=== Section Start ===
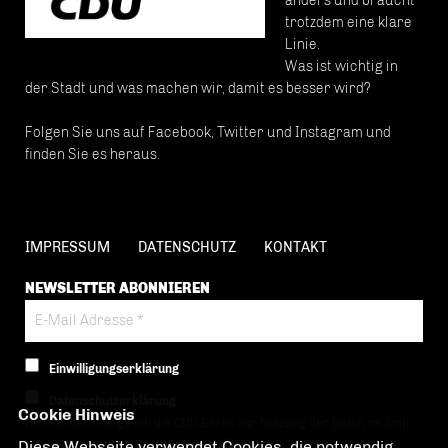
anders und braucht
trotzdem eine klare
Linie.
Was ist wichtig in
der Stadt und was machen wir, damit es besser wird?
Folgen Sie uns auf Facebook, Twitter und Instagram und
finden Sie es heraus.
IMPRESSUM
DATENSCHUTZ
KONTAKT
NEWSLETTER ABONNIEREN
Einwilligungserklärung
Datenschutzerklärung
Cookie Hinweis
Hiermit berechtige ich die CDU Berlin zur Nutzung der Daten im Sinn
Diese Webseite verwendet Cookies, die notwendig
der nachfolgenden
Datenschutzerklärung.*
=== Section End ===
(Your goal): Output only the lines from the one that contains "Hiermit berechtige ich" through the last line of the data above, each restated exactly.

(Answer space):
Hiermit berechtige ich die CDU Berlin zur Nutzung der Daten im Sinn
Diese Webseite verwendet Cookies, die notwendig
der nachfolgenden
Datenschutzerklärung.*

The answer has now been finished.